SOURCE DATA>
┏━━
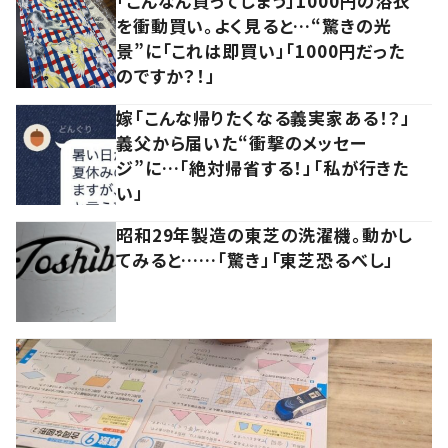
「こんなん買ってしまう」1000円の浴衣
を衝動買い。よく見ると…“驚きの光
景”に「これは即買い」「1000円だった
のですか？！」
嫁「こんな帰りたくなる義実家ある！？」
義父から届いた“衝撃のメッセー
ジ”に…「絶対帰省する！」「私が行きた
い」
昭和29年製造の東芝の洗濯機。動かし
てみると……「驚き」「東芝恐るべし」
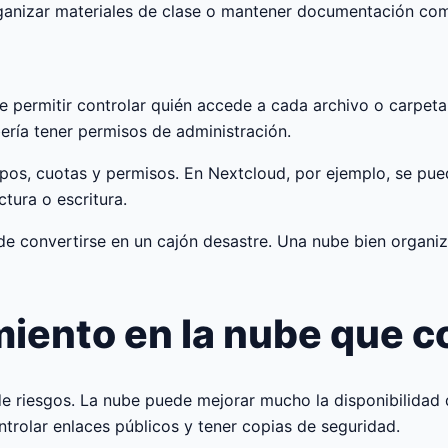
 organizar materiales de clase o mantener documentación c
permitir controlar quién accede a cada archivo o carpeta.
ería tener permisos de administración.
upos, cuotas y permisos. En Nextcloud, por ejemplo, se pued
tura o escritura.
 convertirse en un cajón desastre. Una nube bien organiza
iento en la nube que c
 de riesgos. La nube puede mejorar mucho la disponibilidad
ntrolar enlaces públicos y tener copias de seguridad.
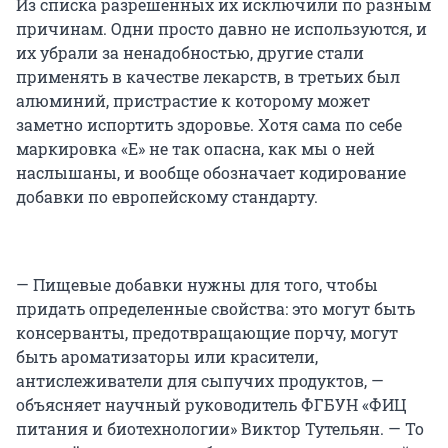
Из списка разрешенных их исключили по разным
причинам. Одни просто давно не используются, и
их убрали за ненадобностью, другие стали
применять в качестве лекарств, в третьих был
алюминий, пристрастие к которому может
заметно испортить здоровье. Хотя сама по себе
маркировка «Е» не так опасна, как мы о ней
наслышаны, и вообще обозначает кодирование
добавки по европейскому стандарту.
— Пищевые добавки нужны для того, чтобы
придать определенные свойства: это могут быть
консерванты, предотвращающие порчу, могут
быть ароматизаторы или красители,
антислеживатели для сыпучих продуктов, —
объясняет научный руководитель ФГБУН «ФИЦ
питания и биотехнологии» Виктор Тутельян. — То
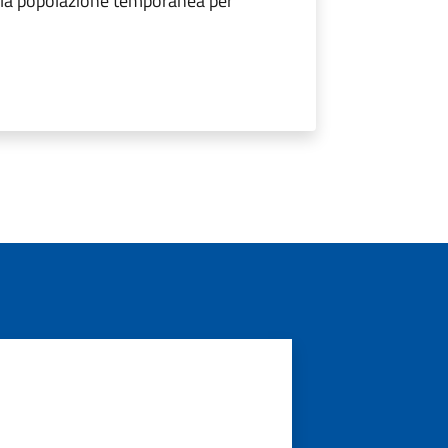
ella popolazione temporanea per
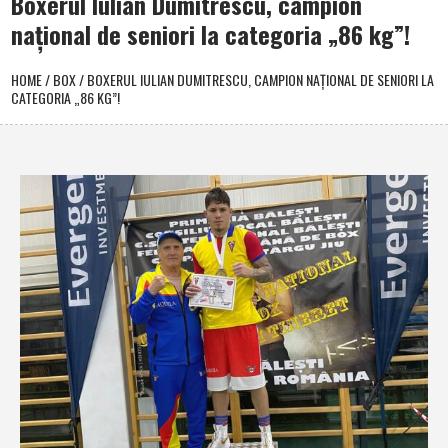
Boxerul Iulian Dumitrescu, campion
naţional de seniori la categoria „86 kg”!
HOME
/
BOX
/
BOXERUL IULIAN DUMITRESCU, CAMPION NAŢIONAL DE SENIORI LA
CATEGORIA „86 KG”!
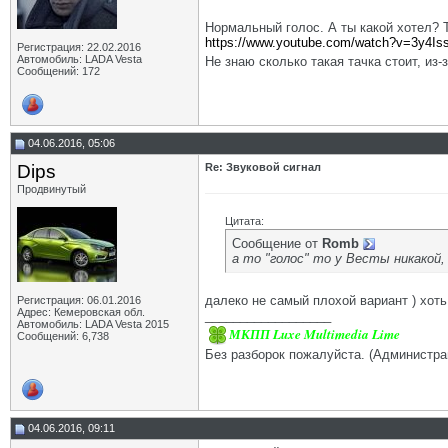
Нормальный голос. А ты какой хотел? 
https://www.youtube.com/watch?v=3y4Is
Регистрация: 22.02.2016
Автомобиль: LADA Vesta
Не знаю сколько такая тачка стоит, из-
Сообщений: 172
04.06.2016, 05:06
Dips
Re: Звуковой сигнал
Продвинутый
Цитата:
Сообщение от
Romb
а то "голос" то у Весты никакой, 
далеко не самый плохой вариант ) хот
Регистрация: 06.01.2016
Адрес: Кемеровская обл.
__________________
Автомобиль: LADA Vesta 2015
МКПП Luxe Multimedia Lime
Сообщений: 6,738
Без разборок пожалуйста. (Администра
04.06.2016, 09:11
┗━━
WHAT YOU SHOULD DO> Read the lines above. Gather those in which the string "голос" is found.

WORKED SOLUTION>
Нормальный голос. А ты какой хотел? 
а то "голос" то у Весты никакой, 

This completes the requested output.